++++ Given entries

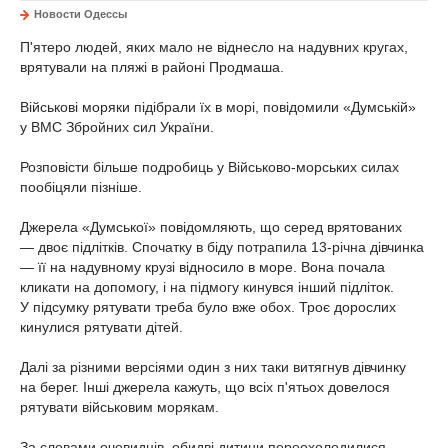
Новости Одессы
П'ятеро людей, яких мало не віднесло на надувних кругах,
врятували на пляжі в районі Продмаша.
Військові моряки підібрали їх в морі, повідомили «Думській»
у ВМС Збройних сил України.
Розповісти більше подробиць у Військово-морських силах
пообіцяли пізніше.
Джерела «Думської» повідомляють, що серед врятованих
— двоє підлітків. Спочатку в біду потрапила 13-річна дівчинка
— її на надувному крузі відносило в море. Вона почала
кликати на допомогу, і на підмогу кинувся інший підліток.
У підсумку рятувати треба було вже обох. Троє дорослих
кинулися рятувати дітей.
Далі за різними версіями один з них таки витягнув дівчинку
на берег. Інші джерела кажуть, що всіх п'ятьох довелося
рятувати військовим морякам.
За словами очевидців, обидві дитини переохолодилися,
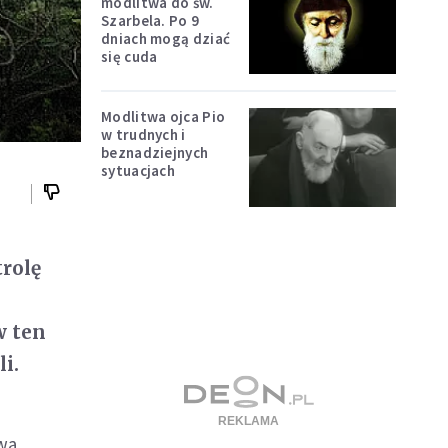
modlitwa do św.
Szarbela. Po 9
dniach mogą dziać
się cuda
Modlitwa ojca Pio
w trudnych i
beznadziejnych
sytuacjach
trolę
w ten
i.
wa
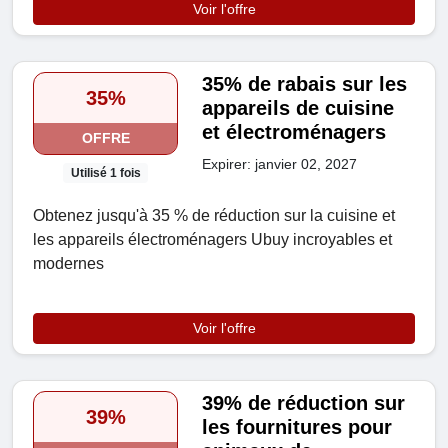
Voir l'offre
35% de rabais sur les
35%
appareils de cuisine
et électroménagers
OFFRE
Expirer: janvier 02, 2027
Utilisé 1 fois
Obtenez jusqu'à 35 % de réduction sur la cuisine et
les appareils électroménagers Ubuy incroyables et
modernes
Voir l'offre
39% de réduction sur
39%
les fournitures pour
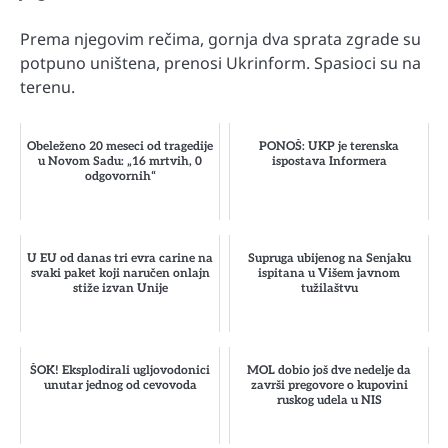
Prema njegovim rečima, gornja dva sprata zgrade su
potpuno uništena, prenosi Ukrinform. Spasioci su na
terenu.
Obeleženo 20 meseci od tragedije
PONOŠ: UKP je terenska
u Novom Sadu: „16 mrtvih, 0
ispostava Informera
odgovornih“
U EU od danas tri evra carine na
Supruga ubijenog na Senjaku
svaki paket koji naručen onlajn
ispitana u Višem javnom
stiže izvan Unije
tužilaštvu
ŠOK! Eksplodirali ugljovodonici
MOL dobio još dve nedelje da
unutar jednog od cevovoda
završi pregovore o kupovini
ruskog udela u NIS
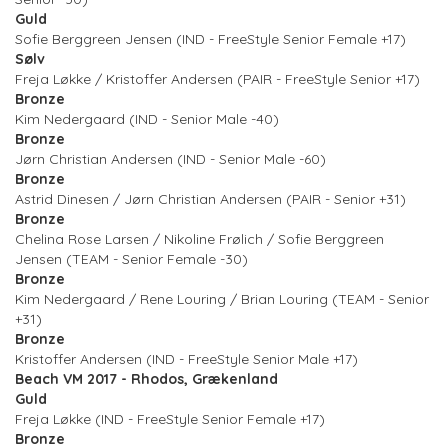
Guld
Sofie Berggreen Jensen (IND - FreeStyle Senior Female +17)
Sølv
Freja Løkke / Kristoffer Andersen (PAIR - FreeStyle Senior +17)
Bronze
Kim Nedergaard (IND - Senior Male -40)
Bronze
Jørn Christian Andersen (IND - Senior Male -60)
Bronze
Astrid Dinesen / Jørn Christian Andersen (PAIR - Senior +31)
Bronze
Chelina Rose Larsen / Nikoline Frølich / Sofie Berggreen
Jensen (TEAM - Senior Female -30)
Bronze
Kim Nedergaard / Rene Louring / Brian Louring (TEAM - Senior
+31)
Bronze
Kristoffer Andersen (IND - FreeStyle Senior Male +17)
Beach VM 2017 - Rhodos, Grækenland
Guld
Freja Løkke (IND - FreeStyle Senior Female +17)
Bronze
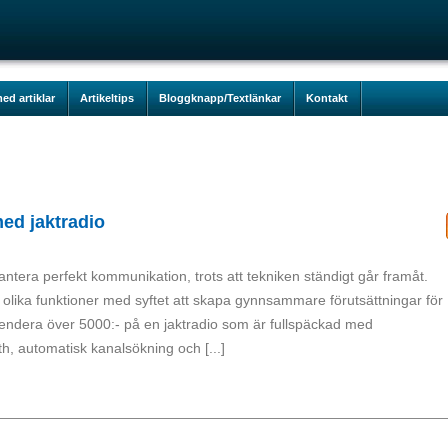
ed artiklar
Artikeltips
Bloggknapp/Textlänkar
Kontakt
ed jaktradio
rantera perfekt kommunikation, trots att tekniken ständigt går framåt.
 olika funktioner med syftet att skapa gynnsammare förutsättningar för
endera över 5000:- på en jaktradio som är fullspäckad med
h, automatisk kanalsökning och [...]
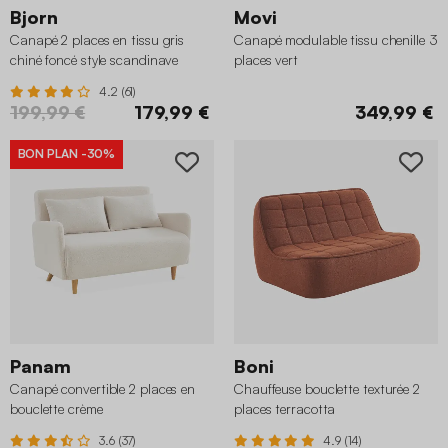
Bjorn
Movi
Canapé 2 places en tissu gris
Canapé modulable tissu chenille 3
chiné foncé style scandinave
places vert
4.2 (61)
199,99 €
179,99 €
349,99 €
BON PLAN
-30%
Panam
Boni
Canapé convertible 2 places en
Chauffeuse bouclette texturée 2
bouclette crème
places terracotta
3.6 (37)
4.9 (14)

++++++++

* What you need to do
No pictures belong in the output. It should reproduce exactly the lines from the one containing "Prema njegovim rečima, gornja" through the end of the data, both ends included.

* Answer below
Prema njegovim rečima, gornja dva sprata zgrade su
potpuno uništena, prenosi Ukrinform. Spasioci su na
terenu.
Obeleženo 20 meseci od tragedije
PONOŠ: UKP je terenska
u Novom Sadu: „16 mrtvih, 0
ispostava Informera
odgovornih“
U EU od danas tri evra carine na
Supruga ubijenog na Senjaku
svaki paket koji naručen onlajn
ispitana u Višem javnom
stiže izvan Unije
tužilaštvu
ŠOK! Eksplodirali ugljovodonici
MOL dobio još dve nedelje da
unutar jednog od cevovoda
završi pregovore o kupovini
ruskog udela u NIS
Guld
Sofie Berggreen Jensen (IND - FreeStyle Senior Female +17)
Sølv
Freja Løkke / Kristoffer Andersen (PAIR - FreeStyle Senior +17)
Bronze
Kim Nedergaard (IND - Senior Male -40)
Bronze
Jørn Christian Andersen (IND - Senior Male -60)
Bronze
Astrid Dinesen / Jørn Christian Andersen (PAIR - Senior +31)
Bronze
Chelina Rose Larsen / Nikoline Frølich / Sofie Berggreen
Jensen (TEAM - Senior Female -30)
Bronze
Kim Nedergaard / Rene Louring / Brian Louring (TEAM - Senior
+31)
Bronze
Kristoffer Andersen (IND - FreeStyle Senior Male +17)
Beach VM 2017 - Rhodos, Grækenland
Guld
Freja Løkke (IND - FreeStyle Senior Female +17)
Bronze
ed artiklar
Artikeltips
Bloggknapp/Textlänkar
Kontakt
ed jaktradio
rantera perfekt kommunikation, trots att tekniken ständigt går framåt.
 olika funktioner med syftet att skapa gynnsammare förutsättningar för
endera över 5000:- på en jaktradio som är fullspäckad med
h, automatisk kanalsökning och [...]
Bjorn
Movi
Canapé 2 places en tissu gris
Canapé modulable tissu chenille 3
chiné foncé style scandinave
places vert
4.2 (61)
199,99 €
179,99 €
349,99 €
BON PLAN
-30%
Panam
Boni
Canapé convertible 2 places en
Chauffeuse bouclette texturée 2
bouclette crème
places terracotta
3.6 (37)
4.9 (14)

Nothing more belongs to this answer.